**Given information:**
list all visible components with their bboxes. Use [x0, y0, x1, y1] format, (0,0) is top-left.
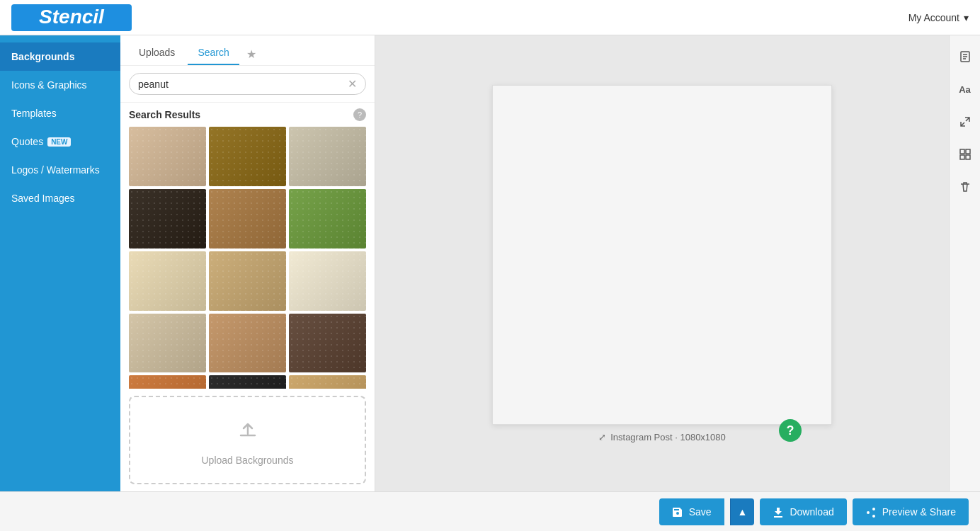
canvas-expand-icon: ⤢ [598, 432, 606, 442]
sidebar-item-label: Saved Images [11, 193, 75, 204]
grid-image[interactable] [129, 314, 206, 373]
upload-label: Upload Backgrounds [147, 455, 348, 466]
results-help-icon[interactable]: ? [353, 108, 366, 121]
star-icon[interactable]: ★ [246, 47, 256, 61]
sidebar-item-label: Templates [11, 108, 57, 119]
panel-tabs: UploadsSearch ★ [120, 35, 375, 66]
search-input[interactable] [138, 79, 348, 90]
text-icon[interactable]: Aa [955, 79, 975, 99]
grid-image[interactable] [289, 127, 366, 186]
sidebar-item-label: Backgrounds [11, 51, 74, 62]
top-bar: Stencil My Account ▾ [0, 0, 980, 35]
app-logo: Stencil [11, 4, 132, 31]
save-label: Save [689, 506, 712, 518]
my-account-label: My Account [908, 12, 959, 23]
grid-image[interactable] [209, 375, 286, 389]
sidebar-item-quotes[interactable]: QuotesNEW [0, 127, 120, 156]
grid-image[interactable] [289, 189, 366, 249]
my-account-button[interactable]: My Account ▾ [908, 12, 969, 23]
main-layout: BackgroundsIcons & GraphicsTemplatesQuot… [0, 35, 980, 491]
upload-icon [147, 414, 348, 449]
search-input-wrap: ✕ [129, 73, 366, 95]
search-bar: ✕ [120, 66, 375, 103]
grid-image[interactable] [289, 314, 366, 373]
sidebar-item-label: Icons & Graphics [11, 79, 87, 91]
clear-search-button[interactable]: ✕ [348, 77, 357, 91]
download-label: Download [790, 506, 833, 518]
grid-image[interactable] [129, 375, 206, 389]
grid-image[interactable] [209, 189, 286, 249]
grid-image[interactable] [129, 127, 206, 186]
search-panel: UploadsSearch ★ ✕ Search Results ? [120, 35, 375, 491]
grid-image[interactable] [289, 251, 366, 311]
grid-image[interactable] [209, 251, 286, 311]
resize-icon[interactable] [955, 112, 975, 132]
document-icon[interactable] [955, 47, 975, 67]
results-title: Search Results [129, 109, 200, 120]
right-toolbar: Aa [949, 35, 980, 491]
grid-image[interactable] [129, 251, 206, 311]
sidebar-item-templates[interactable]: Templates [0, 99, 120, 127]
preview-share-label: Preview & Share [882, 506, 956, 518]
sidebar-item-logos-watermarks[interactable]: Logos / Watermarks [0, 156, 120, 184]
canvas-size-label: Instagram Post · 1080x1080 [610, 432, 726, 442]
grid-image[interactable] [209, 314, 286, 373]
sidebar: BackgroundsIcons & GraphicsTemplatesQuot… [0, 35, 120, 491]
svg-rect-6 [960, 155, 964, 159]
delete-icon[interactable] [955, 177, 975, 197]
grid-image[interactable] [129, 189, 206, 249]
grid-image[interactable] [209, 127, 286, 186]
download-button[interactable]: Download [760, 498, 846, 525]
sidebar-item-saved-images[interactable]: Saved Images [0, 184, 120, 212]
svg-rect-4 [960, 149, 964, 154]
sidebar-item-icons-graphics[interactable]: Icons & Graphics [0, 71, 120, 99]
image-grid-container [120, 127, 375, 389]
results-header: Search Results ? [120, 103, 375, 127]
chevron-down-icon: ▾ [964, 12, 969, 23]
grid-image[interactable] [289, 375, 366, 389]
upload-area[interactable]: Upload Backgrounds [129, 396, 366, 484]
tab-uploads[interactable]: Uploads [129, 42, 185, 65]
svg-rect-5 [966, 149, 970, 154]
save-arrow-button[interactable]: ▲ [730, 498, 755, 525]
svg-rect-7 [966, 155, 970, 159]
image-grid [129, 127, 366, 389]
sidebar-item-backgrounds[interactable]: Backgrounds [0, 42, 120, 71]
tab-search[interactable]: Search [188, 42, 239, 65]
new-badge: NEW [47, 137, 71, 147]
preview-share-button[interactable]: Preview & Share [853, 498, 969, 525]
canvas-label: ⤢ Instagram Post · 1080x1080 [598, 432, 726, 442]
save-button[interactable]: Save [659, 498, 724, 525]
help-float-button[interactable]: ? [779, 419, 802, 442]
grid-icon[interactable] [955, 144, 975, 164]
sidebar-item-label: Logos / Watermarks [11, 164, 100, 176]
sidebar-item-label: Quotes [11, 136, 43, 147]
bottom-bar: Save ▲ Download Preview & Share [0, 491, 980, 531]
canvas-area: ⤢ Instagram Post · 1080x1080 ? [375, 35, 949, 491]
canvas-box[interactable] [492, 85, 832, 425]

**What the task asks:**
When a line in the data holds the word "Images", show that line.

**Answer to this exercise:**
sidebar-item-label: Saved Images [11, 193, 75, 204]
sidebar-item-saved-images[interactable]: Saved Images [0, 184, 120, 212]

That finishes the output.